Cependant, au même moment, Bai Jingyun qui se trouvait à ses côtés regardait fixement le centre de la scène, les yeux perdus dans le vide et l’esprit agité. Une force physique aussi importante ne changeait pas grand-chose dans un combat. Cela signifiait simplement que Lin Ming possédait un physique spécial, comme la force divine native, ou tout simplement qu’il avait mis la main sur un matériau rare capable d’améliorer sa force. Mais un sentiment vraiment étrange habitait Bai Jingyun…
Elle était convaincue qu’il détenait encore de nombreuses cordes à son arc. Sa puissance réelle dépassait assurément ce qu’il avait bien voulu montrer jusqu’à présent.
D’un autre côté, le bon sens lui commandait qu’il ne pouvait pas avoir assassiné Ouyang Dihua, quand bien même il pouvait tuer instantanément un maître au sommet de la Condensation de l’Impulsion. Mais Lin Ming n’était-il pas constamment en train de repousser les normes ? Qui sait de quels genres de miracles une existence telle que lui pouvait bien être capable ?
Ta Ku regarda la poudre de pierre de véritable énergie retomber sur le sol au milieu des morceaux du pilier de mesure et soupira en relâchant les épaules.
« Je reconnais pleinement ma défaite, dit-il en secouant la tête d’un air songeur. Si j’atteins un jour le sommet de la Condensation de l’Impulsion, ma force ne dépassera probablement pas les douze mille jins. Soit pas suffisamment pour détruire un cristal de mesure. Ta force incroyable me laisse sans voix, Lin Ming. Je n’ai rien d’autre à dire. »
La limite du cristal de mesure n’avait pas été fixée à douze mille jins pour rien, cela correspondait à la limite maximale théorique du corps humain.

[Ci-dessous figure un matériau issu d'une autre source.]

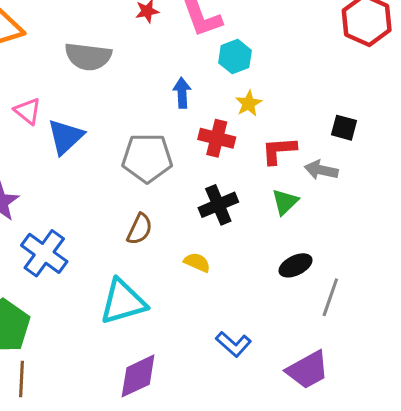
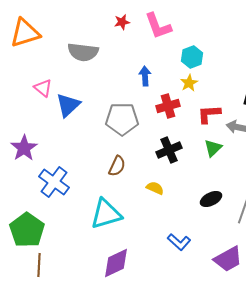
cyan hexagon: (235, 57) -> (192, 57), moved
red cross: (217, 138) -> (168, 106), turned -30
black ellipse: (296, 265) -> (211, 199), moved

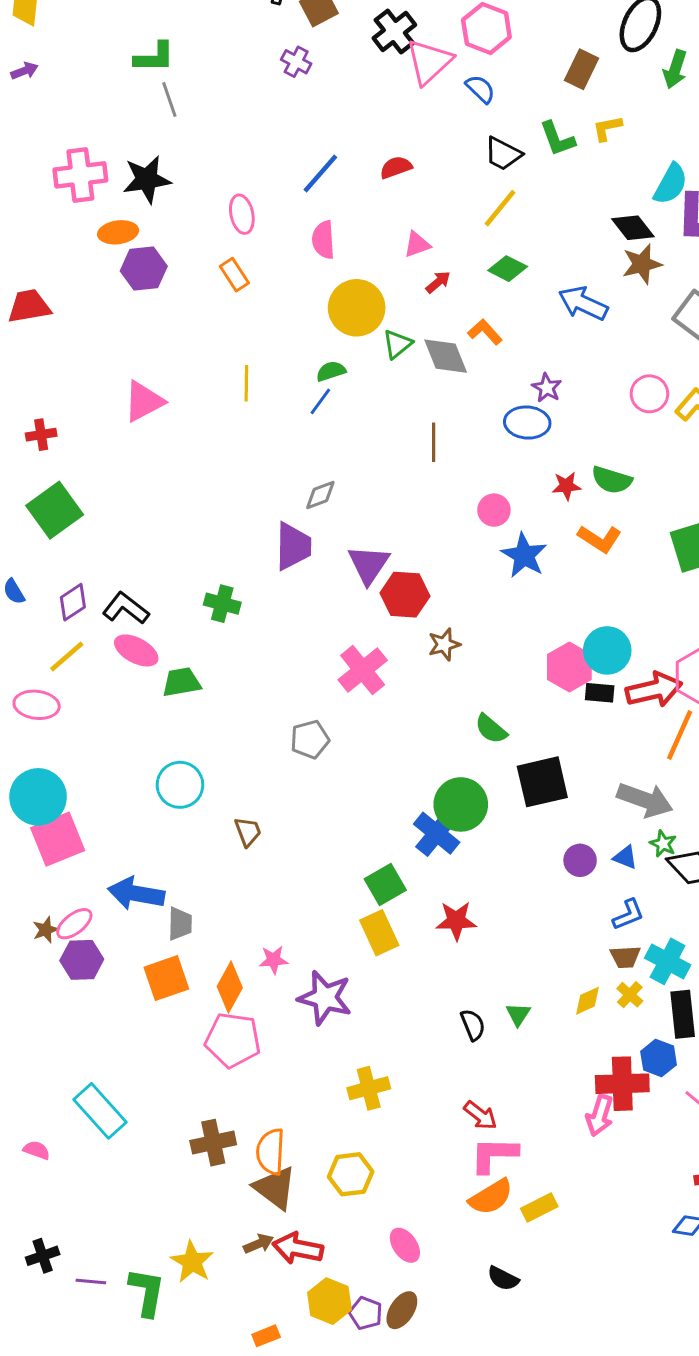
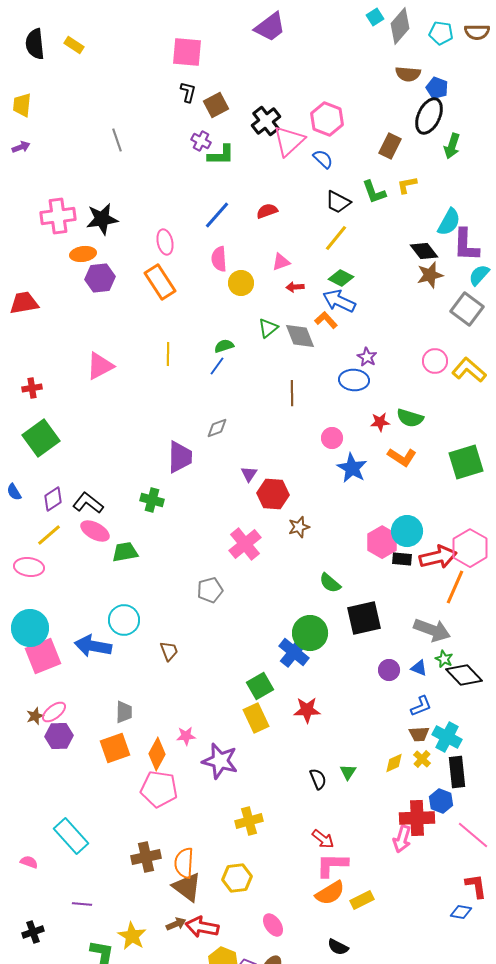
green L-shape: (154, 57) -> (221, 155), moved
gray line: (169, 99) -> (117, 140), moved
orange rectangle: (234, 275) -> (160, 282), size x1.6
red arrow: (438, 282) -> (295, 287), turned -144
blue arrow: (583, 303) -> (339, 301), moved
yellow circle: (357, 308) -> (241, 283), moved, size x0.7
purple trapezoid: (293, 546) -> (180, 457), moved
purple triangle: (369, 564) -> (249, 474), size x0.6
blue arrow: (136, 894) -> (93, 646), moved
purple line: (91, 1281) -> (82, 904), moved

« Tu ne devrais pas poursuivre aveuglément la force physique, Ta Ku ; tes efforts seraient mieux récompensés ailleurs. La force brute à ses propres limites après tout. »
Les artistes martiaux du Continent du Grand Dévers ne connaissaient pas l’existence des Huit Portes Cachées Intérieures et des Neuf Étoiles du Palais du Dao. Cela ne servait donc à rien de se focaliser sur cette voie. Renforcer son corps présentait des avantages certains, mais au-delà du Houtian, dix mille jins de force physique ne représentaient plus rien.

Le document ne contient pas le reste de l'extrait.